Sam Steingold writes:
Sam> Now that the compiled formats of Emacs and XEmacs are officially
Sam> incompatible, i.e., one cannot load files compiled with the other, we
Sam> have a problem with sharing site-lisp directories.
Sam> It would be nice if both emacsen refused to load files compiled with the
Sam> other emacs - that would solve some problems. It would be even nicer if
Sam> they used different compiled suffixes (e.g., .elx instead of .elc), which
Sam> would permit sharing site-lisp directories once again.
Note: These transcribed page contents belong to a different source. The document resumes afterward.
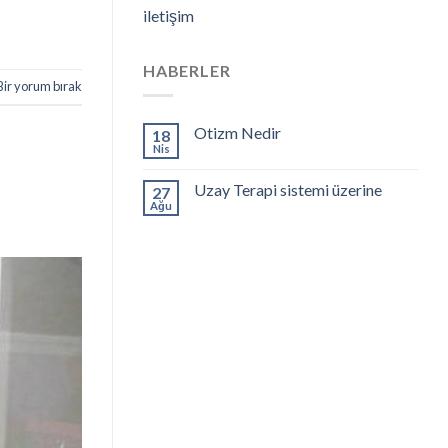
iletişim
HABERLER
Bir yorum bırak
Otizm Nedir
18
Nis
Uzay Terapi sistemi üzerine
27
Ağu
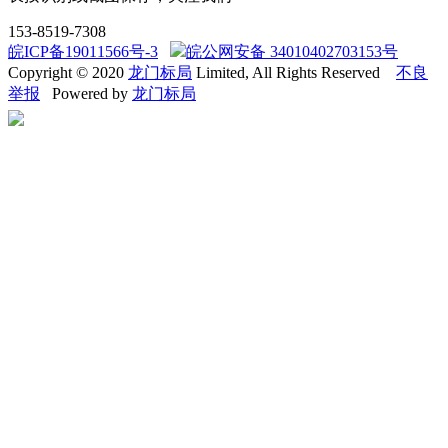
153-8519-7308
皖ICP备19011566号-3
皖公网安备 34010402703153号
Copyright © 2020
龙门标局
Limited, All Rights Reserved
不良
举报
Powered by
龙门标局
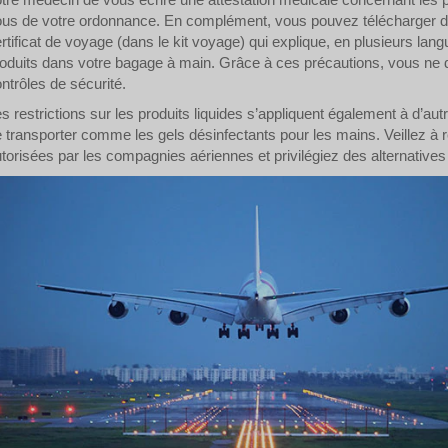
us de votre ordonnance. En complément, vous pouvez télécharger d
rtificat de voyage (dans le kit voyage) qui explique, en plusieurs la
oduits dans votre bagage à main. Grâce à ces précautions, vous ne 
ntrôles de sécurité.
s restrictions sur les produits liquides s’appliquent également à d’au
 transporter comme les gels désinfectants pour les mains. Veillez 
torisées par les compagnies aériennes et privilégiez des alternative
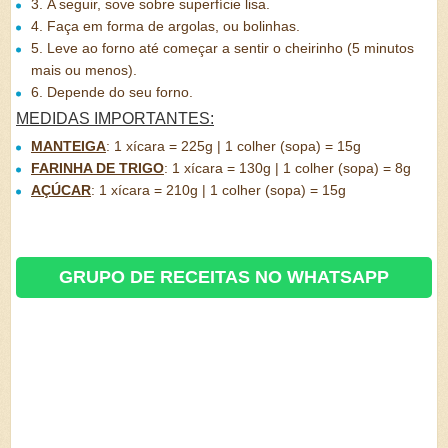
3.
A seguir, sove sobre superfície lisa.
4.
Faça em forma de argolas, ou bolinhas.
5.
Leve ao forno até começar a sentir o cheirinho (5 minutos
mais ou menos).
6.
Depende do seu forno.
MEDIDAS IMPORTANTES:
MANTEIGA
:
1 xícara = 225g | 1 colher (sopa) = 15g
FARINHA DE TRIGO
:
1 xícara = 130g | 1 colher (sopa) = 8g
AÇÚCAR
:
1 xícara = 210g | 1 colher (sopa) = 15g
GRUPO DE RECEITAS NO WHATSAPP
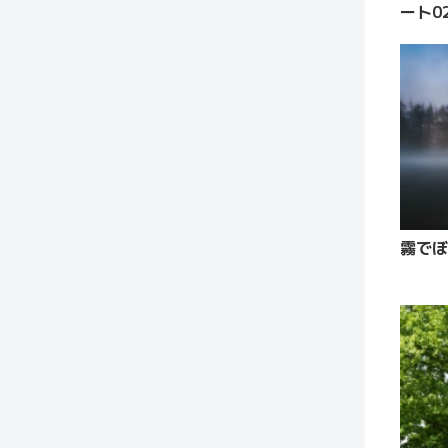
ート0
霧でぼ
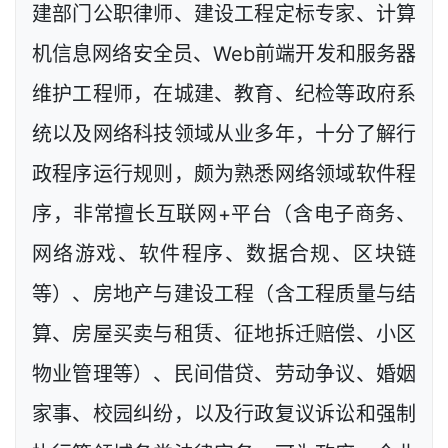
建部门公职律师、建设工程定标专家、计算
机信息网络安全员、Web前端开发和服务器
维护工程师，在城建、教育、纪检等政府系
统以及网络科技领域从业多年，十分了解行
政程序运行规则，颇为熟悉网络领域软件程
序，非常擅长互联网+平台（含电子商务、
网络游戏、软件程序、数据合规、区块链
等）、房地产与建设工程（含工程质量与结
算、房屋买卖与租赁、征地拆迁赔偿、小区
物业管理等）、民间借贷、劳动争议、婚姻
家事、校园纠纷，以及行政复议诉讼和强制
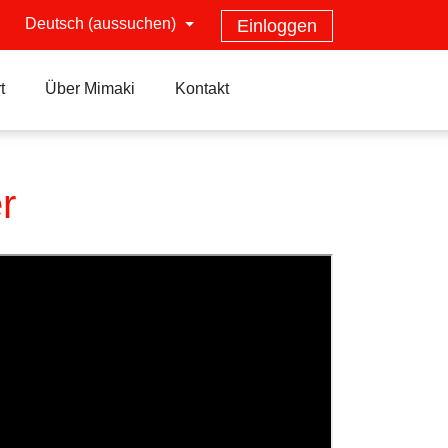
Deutsch (aussuchen)
Einloggen
t
Über Mimaki
Kontakt
r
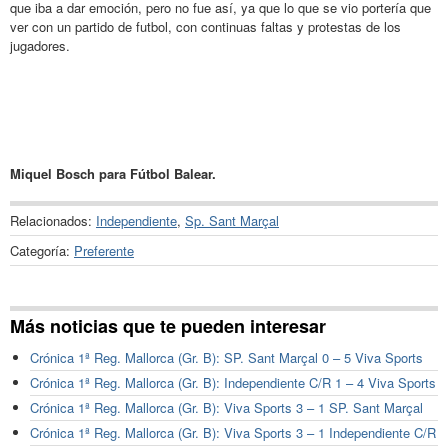
que iba a dar emoción, pero no fue así, ya que lo que se vio portería que
ver con un partido de futbol, con continuas faltas y protestas de los
jugadores.
Miquel Bosch para Fútbol Balear.
Relacionados:
Independiente
,
Sp. Sant Marçal
Categoría:
Preferente
Más noticias que te pueden interesar
Crónica 1ª Reg. Mallorca (Gr. B): SP. Sant Marçal 0 – 5 Viva Sports
Crónica 1ª Reg. Mallorca (Gr. B): Independiente C/R 1 – 4 Viva Sports
Crónica 1ª Reg. Mallorca (Gr. B): Viva Sports 3 – 1 SP. Sant Marçal
Crónica 1ª Reg. Mallorca (Gr. B): Viva Sports 3 – 1 Independiente C/R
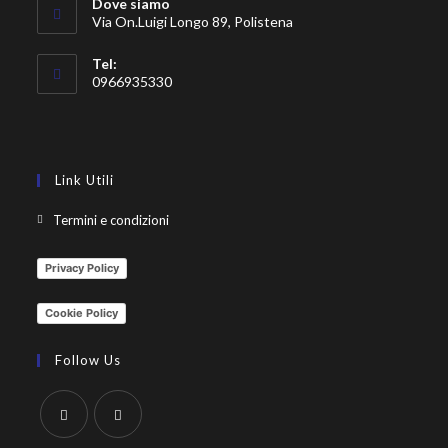
Dove siamo
Via On.Luigi Longo 89, Polistena
Tel:
0966935330
Link Utili
Termini e condizioni
Privacy Policy
Cookie Policy
Follow Us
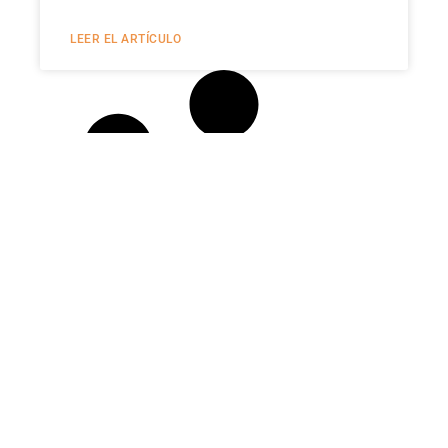
LEER EL ARTÍCULO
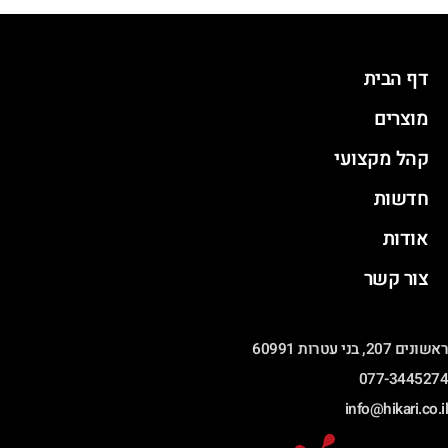
דף הבית
מוצרים
קהל מקצועי
חדשות
אודות
צור קשר
ראשונים 207, בני עטרות 60991
077-3445274
info@hikari.co.il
When the first XEmacs 21 is out, the site-lisp directory will be
mostly obsolete and people urged to use the package directories instead. This
should be enough to distinguish both elcs. IMHO, application maintainers
should then consider GNU Emacs and XEmacs as 2 different Emacsen, which means
installing elisp files in 2 different places and compiling them differently.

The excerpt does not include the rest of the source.